Venezuela's vice president has flown to Cuba to visit the ailing Hugo Chavez and his family, while the leaders of Argentina and Peru also traveled to Havana saying they hoped to ask about the Venezuelan president's condition.
The 58-year-old president is fighting a severe respiratory infection a month after he underwent cancer surgery in Havana, his government says.
"I'm leaving for Havana to continue that work of visiting the family, meeting with his medical team, visiting our commander president," Vice President Nicolas Maduro said on television in Caracas.
Cuba's nightly TV news show reported that Maduro had arrived on Friday, but did not say whether he made any comments.
The Venezuelan was met at the airport by Cuban Foreign Minister Bruno Rodriguez, the show said.
Chavez has not spoken publicly or been seen since before his December 11 operation, his fourth cancer-related surgery since June 2011 for an undisclosed type of pelvic cancer.
The government revealed this week that Chavez was receiving treatment for "respiratory deficiency". Medical experts say that might mean he is breathing with the help of a ventilator.
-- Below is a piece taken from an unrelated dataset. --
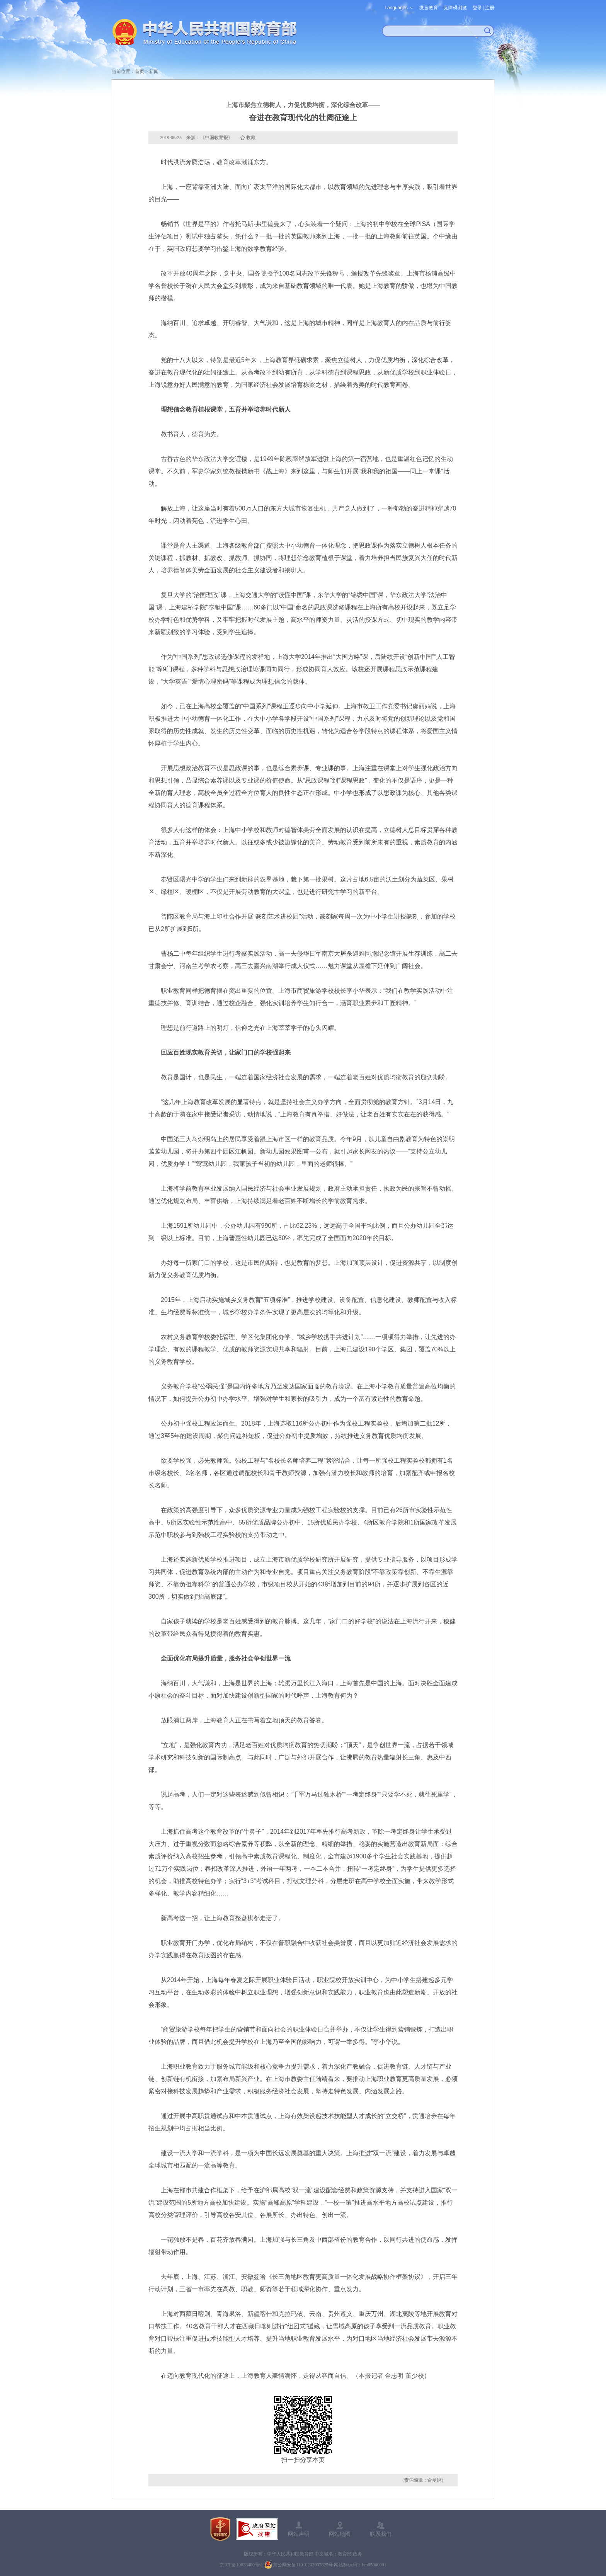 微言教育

Maduro was making his second trip to Cuba since Chavez's surgery. He said he would meet with Argentine President Cristina Fernandez, who also was visiting Havana, and hoped to meet with Peruvian President Ollanta Humala, who arrived Friday in the Cuban capital.
Authorities have characterised the Argentine leader's trip as a private visit and her foreign minister said on Thursday that she intended to meet with Chavez.
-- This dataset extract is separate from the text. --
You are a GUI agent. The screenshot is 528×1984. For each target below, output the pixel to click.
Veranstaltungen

Fernandez told The Associated Press news agency on Friday afternoon that she would lunch with Cuban President Raul Castro and his retired brother Fidel.
"And then surely I will meet with the family of my companion and dear friend Hugo Chavez," Fernandez said.
Arriving at the Havana airport, Humala did not say if had confirmed plans to meet with Chavez.
"Obviously I will ask, I will see, how is President Chavez's situation,'' Humala told reporters, saying he wishes Chavez a "quick recovery".
Presidents Rafael Correa of Ecuador and Evo Morales of Bolivia have also visited Havana during Chavez's current stay there.
On Thursday, the government in Caracas gathered foreign allies and tens of thousands of supporters to celebrate the start of a new term for Chavez, even as he was too ill to return home for a real inauguration.
Despite opposition claims that the constitution demands a January 10 inauguration, the pro-Chavez congress approved delaying the inauguration and the Supreme Court on Wednesday endorsed the postponement, saying the president could be sworn in before the court at a later date.
Opposition politicians say that Maduro and other Chavez allies are violating the constitution by remaining in office beyond the formal swearing-in date.
The Supreme Court has dismissed that argument, saying the date in the constitution isn't binding if an inauguration is performed before the court rather than the congress, where presidents usually take the oath of office.